● **WORK REQUIRED**
Show the lines below where "Styles" occurs.

Segment Start: DATA EXTRACTS

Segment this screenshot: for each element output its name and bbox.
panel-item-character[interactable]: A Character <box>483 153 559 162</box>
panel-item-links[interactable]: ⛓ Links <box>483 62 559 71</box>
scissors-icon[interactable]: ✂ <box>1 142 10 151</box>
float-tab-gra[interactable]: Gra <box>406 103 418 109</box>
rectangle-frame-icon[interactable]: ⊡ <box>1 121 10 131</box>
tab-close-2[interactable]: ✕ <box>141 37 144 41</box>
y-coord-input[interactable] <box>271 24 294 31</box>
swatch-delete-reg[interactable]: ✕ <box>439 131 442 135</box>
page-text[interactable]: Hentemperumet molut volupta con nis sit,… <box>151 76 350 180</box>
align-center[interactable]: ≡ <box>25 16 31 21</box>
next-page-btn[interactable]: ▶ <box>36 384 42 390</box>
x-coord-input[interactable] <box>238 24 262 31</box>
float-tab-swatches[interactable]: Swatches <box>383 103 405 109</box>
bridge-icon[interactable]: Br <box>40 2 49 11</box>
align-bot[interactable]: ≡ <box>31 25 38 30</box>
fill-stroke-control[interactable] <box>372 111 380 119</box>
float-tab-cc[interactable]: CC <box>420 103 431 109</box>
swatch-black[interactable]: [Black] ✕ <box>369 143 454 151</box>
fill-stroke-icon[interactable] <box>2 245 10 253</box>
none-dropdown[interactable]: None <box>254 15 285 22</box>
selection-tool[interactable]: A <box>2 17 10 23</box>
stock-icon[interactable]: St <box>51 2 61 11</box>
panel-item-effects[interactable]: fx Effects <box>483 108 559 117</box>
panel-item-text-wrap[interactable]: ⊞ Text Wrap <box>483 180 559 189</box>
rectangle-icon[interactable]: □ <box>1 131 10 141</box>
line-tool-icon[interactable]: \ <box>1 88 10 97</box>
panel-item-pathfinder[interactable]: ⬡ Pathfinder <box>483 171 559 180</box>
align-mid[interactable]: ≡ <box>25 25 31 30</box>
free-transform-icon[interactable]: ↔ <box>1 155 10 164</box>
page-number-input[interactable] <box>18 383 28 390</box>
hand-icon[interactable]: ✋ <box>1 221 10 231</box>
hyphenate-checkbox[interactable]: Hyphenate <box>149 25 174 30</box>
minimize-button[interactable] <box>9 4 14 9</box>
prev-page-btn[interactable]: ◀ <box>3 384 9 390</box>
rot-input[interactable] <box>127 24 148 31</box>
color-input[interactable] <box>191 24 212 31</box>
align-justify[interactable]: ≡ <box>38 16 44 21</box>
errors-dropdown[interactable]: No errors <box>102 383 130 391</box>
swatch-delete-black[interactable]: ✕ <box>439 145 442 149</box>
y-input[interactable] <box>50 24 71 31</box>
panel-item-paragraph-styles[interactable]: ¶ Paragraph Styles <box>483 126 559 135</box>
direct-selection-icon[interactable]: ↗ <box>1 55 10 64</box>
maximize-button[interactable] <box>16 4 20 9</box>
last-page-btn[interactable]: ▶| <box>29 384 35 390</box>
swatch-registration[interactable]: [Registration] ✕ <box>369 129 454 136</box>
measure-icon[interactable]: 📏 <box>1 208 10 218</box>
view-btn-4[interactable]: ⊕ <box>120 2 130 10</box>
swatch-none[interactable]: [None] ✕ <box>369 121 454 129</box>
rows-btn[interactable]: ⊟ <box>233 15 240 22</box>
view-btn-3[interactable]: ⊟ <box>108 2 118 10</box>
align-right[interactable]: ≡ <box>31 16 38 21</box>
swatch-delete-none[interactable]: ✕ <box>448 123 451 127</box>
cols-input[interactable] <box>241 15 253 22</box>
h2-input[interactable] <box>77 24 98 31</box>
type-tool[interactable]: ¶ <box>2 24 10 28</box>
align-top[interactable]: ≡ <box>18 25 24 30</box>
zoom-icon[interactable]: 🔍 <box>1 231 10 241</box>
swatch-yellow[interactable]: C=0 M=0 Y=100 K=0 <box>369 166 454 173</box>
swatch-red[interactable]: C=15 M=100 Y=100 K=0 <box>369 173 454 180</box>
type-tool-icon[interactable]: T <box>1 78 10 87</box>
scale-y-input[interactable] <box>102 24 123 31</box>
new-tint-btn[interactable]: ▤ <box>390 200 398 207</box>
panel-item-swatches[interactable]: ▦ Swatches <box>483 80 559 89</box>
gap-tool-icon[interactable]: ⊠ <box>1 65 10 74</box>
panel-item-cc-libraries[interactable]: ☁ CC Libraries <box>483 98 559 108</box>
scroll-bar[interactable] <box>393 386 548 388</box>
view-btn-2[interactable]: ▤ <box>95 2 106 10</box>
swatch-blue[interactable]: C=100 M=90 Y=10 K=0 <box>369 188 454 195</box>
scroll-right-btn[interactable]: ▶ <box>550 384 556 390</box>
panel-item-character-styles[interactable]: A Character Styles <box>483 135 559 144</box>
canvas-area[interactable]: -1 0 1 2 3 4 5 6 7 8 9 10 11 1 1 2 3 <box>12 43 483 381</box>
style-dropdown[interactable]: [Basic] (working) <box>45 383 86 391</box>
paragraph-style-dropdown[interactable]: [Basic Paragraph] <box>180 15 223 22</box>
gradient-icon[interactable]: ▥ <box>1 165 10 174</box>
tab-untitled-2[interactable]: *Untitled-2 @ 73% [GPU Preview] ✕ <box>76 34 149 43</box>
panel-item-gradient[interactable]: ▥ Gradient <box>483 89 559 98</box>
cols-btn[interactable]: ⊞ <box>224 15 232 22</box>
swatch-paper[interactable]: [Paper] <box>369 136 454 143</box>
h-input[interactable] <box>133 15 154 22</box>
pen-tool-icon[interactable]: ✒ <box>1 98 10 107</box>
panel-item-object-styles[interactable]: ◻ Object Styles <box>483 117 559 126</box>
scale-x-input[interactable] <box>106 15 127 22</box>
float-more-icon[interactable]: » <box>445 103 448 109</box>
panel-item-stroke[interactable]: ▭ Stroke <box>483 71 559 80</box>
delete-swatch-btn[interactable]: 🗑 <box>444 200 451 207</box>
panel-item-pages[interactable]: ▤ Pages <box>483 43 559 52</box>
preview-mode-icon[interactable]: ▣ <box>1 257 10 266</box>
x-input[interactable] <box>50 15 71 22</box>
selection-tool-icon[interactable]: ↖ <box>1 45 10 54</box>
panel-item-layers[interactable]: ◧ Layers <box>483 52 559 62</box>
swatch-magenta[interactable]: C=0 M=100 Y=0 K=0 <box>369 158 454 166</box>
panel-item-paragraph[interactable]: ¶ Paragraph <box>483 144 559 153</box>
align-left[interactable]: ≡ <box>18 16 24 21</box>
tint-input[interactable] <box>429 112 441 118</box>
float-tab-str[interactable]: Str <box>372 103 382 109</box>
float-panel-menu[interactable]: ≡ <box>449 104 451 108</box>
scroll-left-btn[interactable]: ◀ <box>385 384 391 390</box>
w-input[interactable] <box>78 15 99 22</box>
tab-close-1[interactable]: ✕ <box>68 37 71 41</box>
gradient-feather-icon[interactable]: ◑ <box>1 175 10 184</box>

Segment End: DATA EXTRACTS
Segment Start: DATA EXTRACTS

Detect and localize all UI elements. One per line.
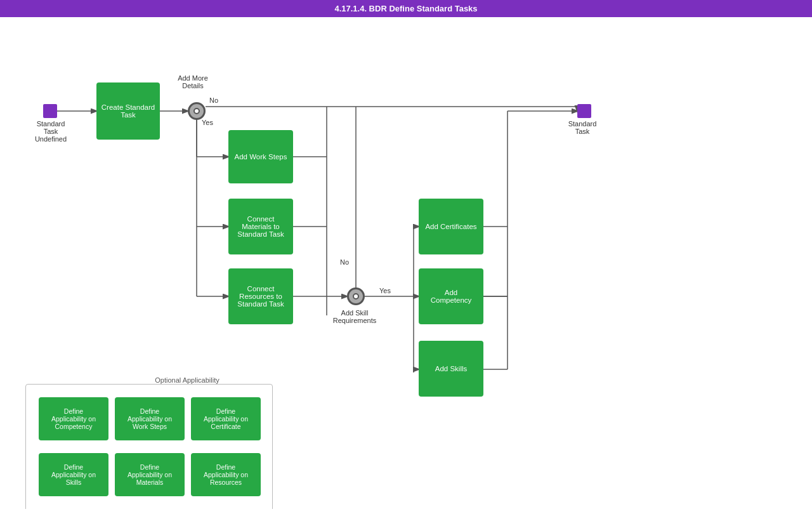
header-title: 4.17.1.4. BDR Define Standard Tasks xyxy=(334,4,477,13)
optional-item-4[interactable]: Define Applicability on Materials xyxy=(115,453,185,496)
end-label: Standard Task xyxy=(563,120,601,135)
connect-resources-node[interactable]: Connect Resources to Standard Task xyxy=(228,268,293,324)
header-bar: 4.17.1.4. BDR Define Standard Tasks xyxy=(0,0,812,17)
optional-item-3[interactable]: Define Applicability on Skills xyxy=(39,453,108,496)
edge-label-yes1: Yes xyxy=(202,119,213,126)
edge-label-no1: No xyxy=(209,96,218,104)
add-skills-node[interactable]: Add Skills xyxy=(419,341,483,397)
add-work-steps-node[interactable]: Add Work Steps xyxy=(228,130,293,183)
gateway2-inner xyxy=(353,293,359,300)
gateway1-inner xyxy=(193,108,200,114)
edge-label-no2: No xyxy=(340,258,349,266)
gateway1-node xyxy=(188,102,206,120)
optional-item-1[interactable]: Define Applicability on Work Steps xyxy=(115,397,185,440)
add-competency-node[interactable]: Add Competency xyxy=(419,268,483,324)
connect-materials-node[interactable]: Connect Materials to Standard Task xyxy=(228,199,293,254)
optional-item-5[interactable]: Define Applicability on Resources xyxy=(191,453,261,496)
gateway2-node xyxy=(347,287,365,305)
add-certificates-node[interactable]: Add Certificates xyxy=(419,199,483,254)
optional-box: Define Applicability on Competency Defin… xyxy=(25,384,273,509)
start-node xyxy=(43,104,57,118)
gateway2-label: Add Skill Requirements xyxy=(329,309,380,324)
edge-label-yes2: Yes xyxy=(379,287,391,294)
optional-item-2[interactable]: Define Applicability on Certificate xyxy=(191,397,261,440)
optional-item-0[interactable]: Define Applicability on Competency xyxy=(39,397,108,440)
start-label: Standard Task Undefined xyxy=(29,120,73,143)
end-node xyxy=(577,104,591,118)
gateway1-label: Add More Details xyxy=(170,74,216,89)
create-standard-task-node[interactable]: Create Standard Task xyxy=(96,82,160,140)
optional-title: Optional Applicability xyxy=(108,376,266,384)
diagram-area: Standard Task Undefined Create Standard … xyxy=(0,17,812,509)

Segment End: DATA EXTRACTS
Segment Start: DATA EXTRACTS

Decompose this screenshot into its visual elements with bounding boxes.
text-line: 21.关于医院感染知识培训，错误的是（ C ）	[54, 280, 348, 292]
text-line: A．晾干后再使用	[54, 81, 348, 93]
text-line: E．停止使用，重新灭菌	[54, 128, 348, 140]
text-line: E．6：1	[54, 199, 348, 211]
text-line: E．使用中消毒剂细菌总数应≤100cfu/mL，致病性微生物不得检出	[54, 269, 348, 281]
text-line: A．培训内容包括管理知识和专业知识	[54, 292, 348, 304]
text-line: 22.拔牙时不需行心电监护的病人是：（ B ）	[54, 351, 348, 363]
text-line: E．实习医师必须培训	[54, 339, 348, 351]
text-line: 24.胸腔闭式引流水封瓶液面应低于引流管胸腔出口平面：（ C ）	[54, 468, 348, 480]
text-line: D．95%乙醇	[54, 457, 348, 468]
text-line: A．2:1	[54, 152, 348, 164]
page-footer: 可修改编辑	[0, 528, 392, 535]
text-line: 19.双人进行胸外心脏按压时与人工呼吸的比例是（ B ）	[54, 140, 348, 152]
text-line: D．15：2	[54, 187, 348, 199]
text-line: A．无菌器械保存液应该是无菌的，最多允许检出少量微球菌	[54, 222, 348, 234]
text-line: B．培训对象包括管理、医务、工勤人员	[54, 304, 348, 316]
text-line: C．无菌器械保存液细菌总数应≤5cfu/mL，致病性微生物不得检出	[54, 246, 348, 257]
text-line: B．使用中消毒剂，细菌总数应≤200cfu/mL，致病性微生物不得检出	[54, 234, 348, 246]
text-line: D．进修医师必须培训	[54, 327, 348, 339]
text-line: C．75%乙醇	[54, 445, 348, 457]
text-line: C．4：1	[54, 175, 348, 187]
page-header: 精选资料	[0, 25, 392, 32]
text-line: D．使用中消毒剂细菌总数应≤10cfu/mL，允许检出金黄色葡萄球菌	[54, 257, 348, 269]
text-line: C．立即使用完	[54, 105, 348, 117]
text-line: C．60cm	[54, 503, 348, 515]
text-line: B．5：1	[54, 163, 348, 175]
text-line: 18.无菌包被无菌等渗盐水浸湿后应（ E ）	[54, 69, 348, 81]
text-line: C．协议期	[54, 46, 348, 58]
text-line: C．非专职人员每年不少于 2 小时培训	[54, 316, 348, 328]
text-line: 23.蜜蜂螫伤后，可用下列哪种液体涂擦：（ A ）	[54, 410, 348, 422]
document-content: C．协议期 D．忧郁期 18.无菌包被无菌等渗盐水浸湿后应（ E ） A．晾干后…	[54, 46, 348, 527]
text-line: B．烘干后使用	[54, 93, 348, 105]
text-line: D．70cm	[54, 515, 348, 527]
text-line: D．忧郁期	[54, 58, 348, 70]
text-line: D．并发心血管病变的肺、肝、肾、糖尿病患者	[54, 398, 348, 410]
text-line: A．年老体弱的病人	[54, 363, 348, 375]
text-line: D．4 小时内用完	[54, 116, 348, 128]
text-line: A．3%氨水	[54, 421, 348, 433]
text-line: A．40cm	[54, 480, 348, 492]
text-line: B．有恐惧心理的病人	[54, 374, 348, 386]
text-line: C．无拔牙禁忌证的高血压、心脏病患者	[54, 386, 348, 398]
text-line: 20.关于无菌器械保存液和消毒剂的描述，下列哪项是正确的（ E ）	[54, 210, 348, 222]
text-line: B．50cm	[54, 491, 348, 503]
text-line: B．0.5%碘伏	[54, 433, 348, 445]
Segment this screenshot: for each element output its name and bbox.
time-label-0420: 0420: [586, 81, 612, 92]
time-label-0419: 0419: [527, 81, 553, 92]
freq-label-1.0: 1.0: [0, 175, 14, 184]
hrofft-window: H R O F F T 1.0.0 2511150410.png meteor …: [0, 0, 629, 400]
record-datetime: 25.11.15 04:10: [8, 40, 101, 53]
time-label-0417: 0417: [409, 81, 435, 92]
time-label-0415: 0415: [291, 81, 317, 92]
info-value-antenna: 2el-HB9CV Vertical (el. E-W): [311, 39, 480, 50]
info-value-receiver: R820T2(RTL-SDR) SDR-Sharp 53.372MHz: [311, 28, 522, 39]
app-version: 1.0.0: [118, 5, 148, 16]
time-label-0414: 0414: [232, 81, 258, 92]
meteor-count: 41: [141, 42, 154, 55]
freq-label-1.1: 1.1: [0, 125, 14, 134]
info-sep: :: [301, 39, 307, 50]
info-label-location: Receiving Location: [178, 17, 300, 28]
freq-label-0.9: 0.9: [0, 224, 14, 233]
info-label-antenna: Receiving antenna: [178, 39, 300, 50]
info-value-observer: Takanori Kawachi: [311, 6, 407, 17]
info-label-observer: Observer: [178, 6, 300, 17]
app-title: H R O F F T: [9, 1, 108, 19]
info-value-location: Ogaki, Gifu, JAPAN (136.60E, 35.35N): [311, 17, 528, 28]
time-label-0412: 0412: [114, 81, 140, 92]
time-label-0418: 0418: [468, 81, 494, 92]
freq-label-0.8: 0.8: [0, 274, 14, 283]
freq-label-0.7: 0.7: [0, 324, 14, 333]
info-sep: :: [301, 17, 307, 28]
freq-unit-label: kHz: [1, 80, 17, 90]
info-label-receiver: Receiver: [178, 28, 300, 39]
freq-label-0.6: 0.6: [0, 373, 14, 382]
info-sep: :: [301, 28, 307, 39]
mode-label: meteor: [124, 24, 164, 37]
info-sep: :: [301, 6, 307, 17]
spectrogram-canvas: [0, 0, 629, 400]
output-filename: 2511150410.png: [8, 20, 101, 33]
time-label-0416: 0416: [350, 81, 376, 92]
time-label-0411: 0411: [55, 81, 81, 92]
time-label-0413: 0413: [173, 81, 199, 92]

Segment End: DATA EXTRACTS

● **SOLUTION TO THIS EXERCISE**
panel-item-paragraph-styles[interactable]: ¶ Paragraph Styles <box>483 126 559 135</box>
panel-item-character-styles[interactable]: A Character Styles <box>483 135 559 144</box>
panel-item-object-styles[interactable]: ◻ Object Styles <box>483 117 559 126</box>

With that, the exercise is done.